Most isolated congenital TV anomalies, especially those leading to TS, present in infancy and childhood and require early intervention. In comparison, congenital TV anomalies resulting in TR can be tolerated for many years and may remain unrecognized until adulthood. Patients may be asymptomatic, and when symptoms begin, often include exertional fatigue or reduced exercise tolerance. If left untreated, symptoms may progress to severe heart failure with evidence of ascites, edema, and low forward stroke volume state with worsening resultant exertional fatigue, dyspnea, and cold extremities.
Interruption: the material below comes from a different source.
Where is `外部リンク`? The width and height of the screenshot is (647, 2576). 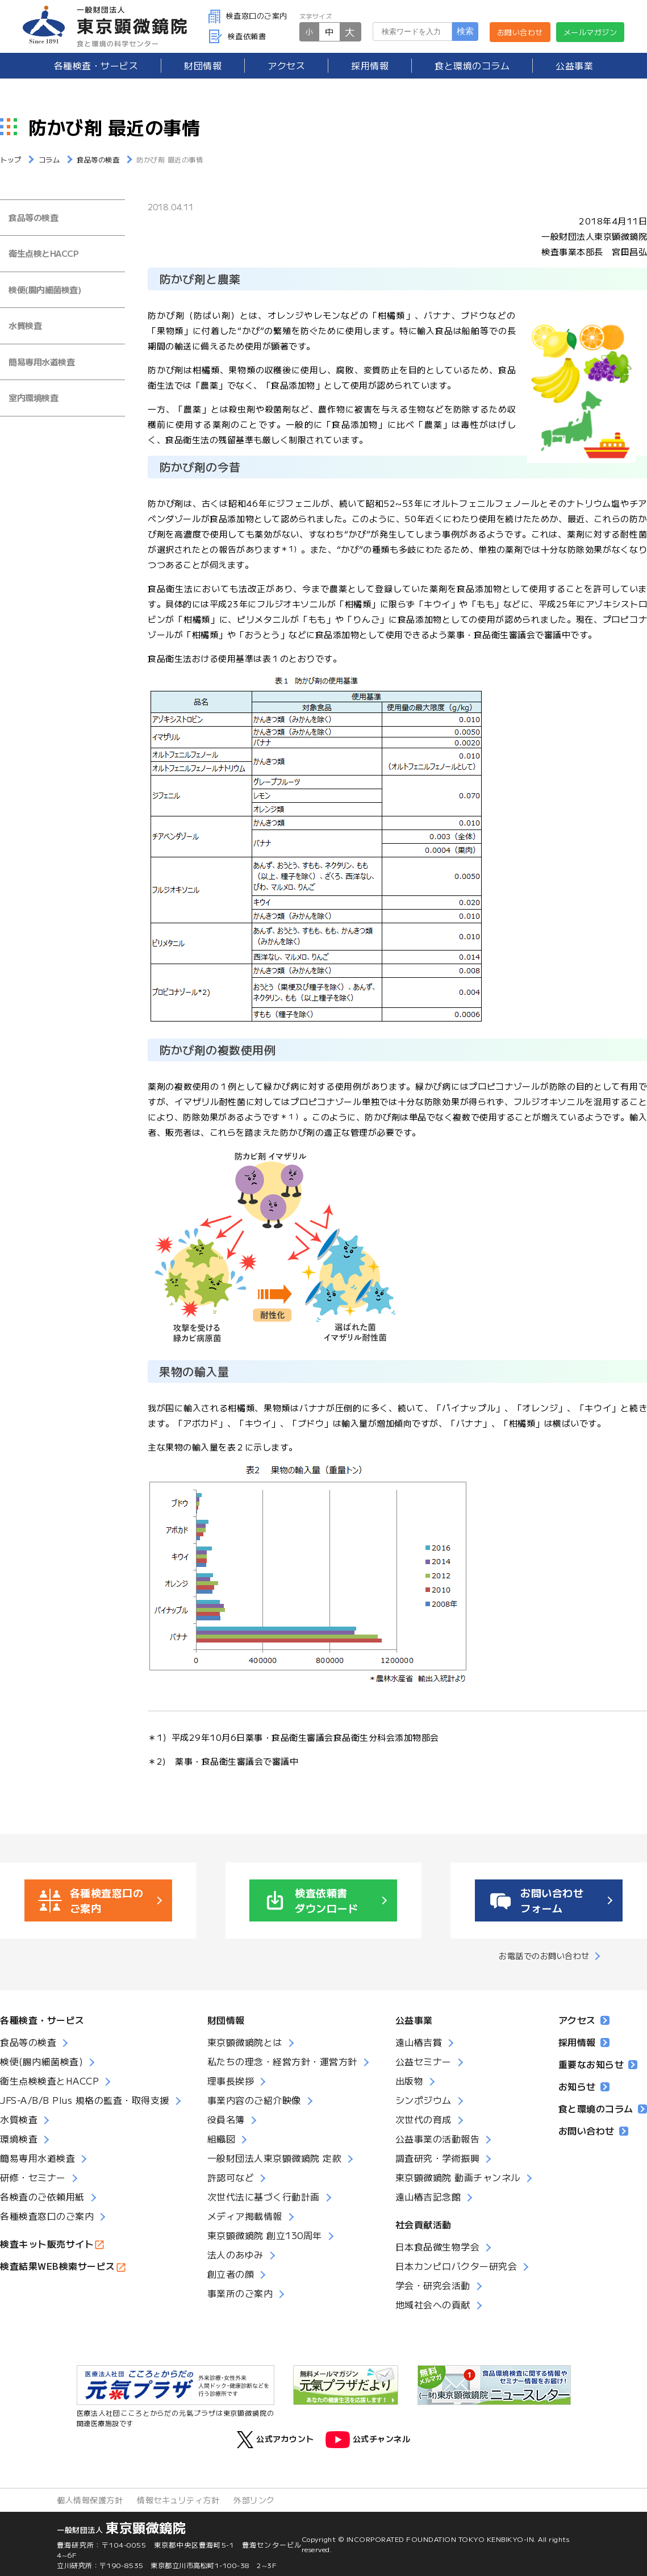
外部リンク is located at coordinates (254, 2500).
Although the initial mortality rates for TV replacement were as high as 30% to 50%, rates have improved to 7% to 17%. Rizzoli et al. reported a postoperative 50% 30-day mortality rate for patients of all age groups with congenital TV diseases. In most cases, death was related to low cardiac output. This high early mortality was due in part to late referral to surgery. The interest in repairing the regurgitant TV has increased more recently. The three basic reconstructive techniques are the Kay plication , in which the posterior (also known as inferior or mural) leaflet is plicated, converting the TV into a functionally bicuspid valve; the de Vega annuloplasty , which uses purse-string sutures to narrow the annulus along the anterior (anterosuperior) and posterior (inferior or mural) leaflets; and the ringed annuloplasty , in which a flexible or rigid ring is placed along the anterior and posterior aspects of the annulus. McElhinney et al. described the possible application of such a repair in children with TV dysplasia. He described two children with this anomaly, primarily with tethering of the septal leaflet because of abnormally short chordae, who underwent the operation at 9 and 11 years of age. The chordae that were tethering the septal leaflet were augmented by interposing appropriate lengths of expanded polytetrafluoroethylene suture and performing commissural annuloplasty. Each patient was reported to be asymptomatic 33 and 42 months after operation respectively. TR resulting from a cleft of the anterior leaflet can be repaired with simple suture and annuloplasty. For patients with Uhl anomaly, various surgical procedures have been performed, including Potts and bidirectional cavopulmonary anastomoses. None was successful in prolonging life. Cardiac transplantation and possibly the RV ventricular assist device appear to be the only options for these patients.